Kolejny "kobiecy" film 17. Festiwalu Filmu Polskiego to "Sztuka kochania" w reżyserii Marii Sadowskiej - historia pionierki polskiej seksuologii dr Michaliny Wisłockiej, której książka "Sztuka kochania" była pierwszą i niezwykle poczytną publikacją w tej dziedzinie w latach 70. ubiegłego stulecia. W Polsce oficjalnie sprzedano ponad 7 milionów egzemplarzy, nie licząc pirackich dodruków. Bohaterka filmu zmaga się z oporami zakłamanych i konserwatywnych gremiów opiniotwórczych ówczesnej Polski, zdominowanych przez mężczyzn. Zarówno władze państwowe, jak i hierarchia kościelna oraz znaczna część środowiska lekarskiego, utrudniają ambitnej lekarce popularyzację wiedzy seksuologicznej. W roli Michaliny Wisłockiej - Magdalena Boczarska.

W Wilnie "Sztuka kochania" zostanie wyświetlona w piątek, 6 października o godz. 18.30 w "Multikinie", w niedzielę, 8 października o godz. 19.00 w kinie "Pasaka" i w środę, 11 października o godz. 19.00 w "Skalvii".

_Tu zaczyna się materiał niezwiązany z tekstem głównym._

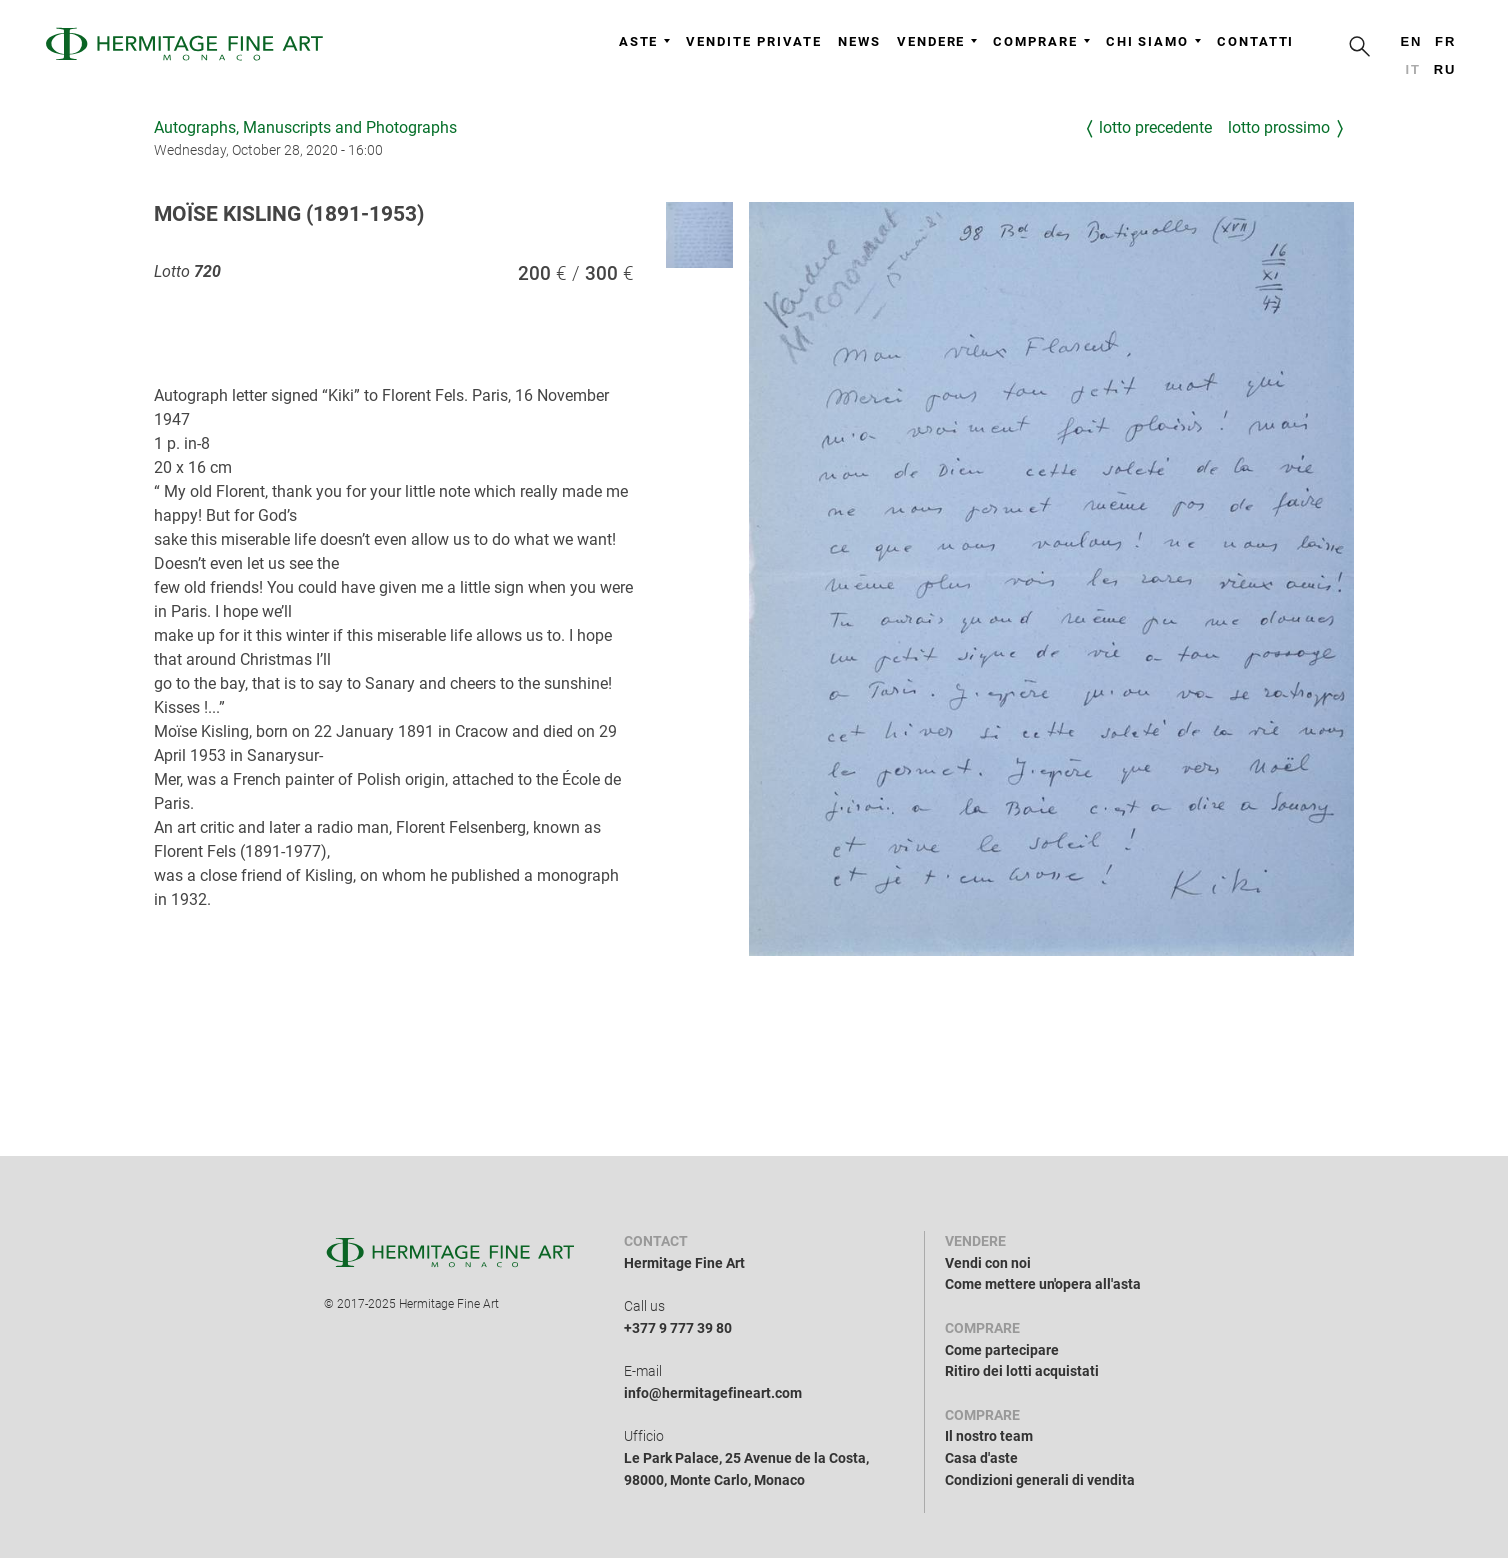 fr (1445, 41)
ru (1445, 69)
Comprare (1041, 41)
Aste (645, 41)
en (1411, 41)
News (859, 41)
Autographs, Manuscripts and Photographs (305, 127)
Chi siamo (1153, 41)
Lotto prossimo (1279, 127)
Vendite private (754, 41)
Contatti (1255, 41)
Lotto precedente (1155, 127)
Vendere (937, 41)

I wreszcie, dla relaksu - komedia "Słaba płeć" w reżyserii Krzysztofa Langa. Główna bohaterka - Zośka (w tej roli - Olga Bołądź) to atrakcyjna, wykształcona kobieta, która wie, czego chce. Małe rodzinne miasteczko zamieniła na Warszawę, w której pnie się po drabinie sukcesu w dużej korporacji. Nagle pojawia się problem i Zośka traci pracę. "Słaba płeć" bierze się jednak w garść i szykuje zemstę na byłym szefie, jednocześnie szukając miłości, przyjaźni i nowej pracy. Film w barwny, lekki i zabawny sposób ukazuje sprzeczności i kontrasty występujące w nowoczesnej metropolii. Pokazuje też samotność młodych ludzi uwięzionych w korporacjach.

"Słaba płeć" w Wilnie: w "Multikinie" w niedzielę, 8 października i w środę, 11 października o godz. 19.00 oraz we wtorek, 10 października o godz. 19.00 w kinie "Pasaka".


Na podstawie: lenkukinas.lt, inf. wł.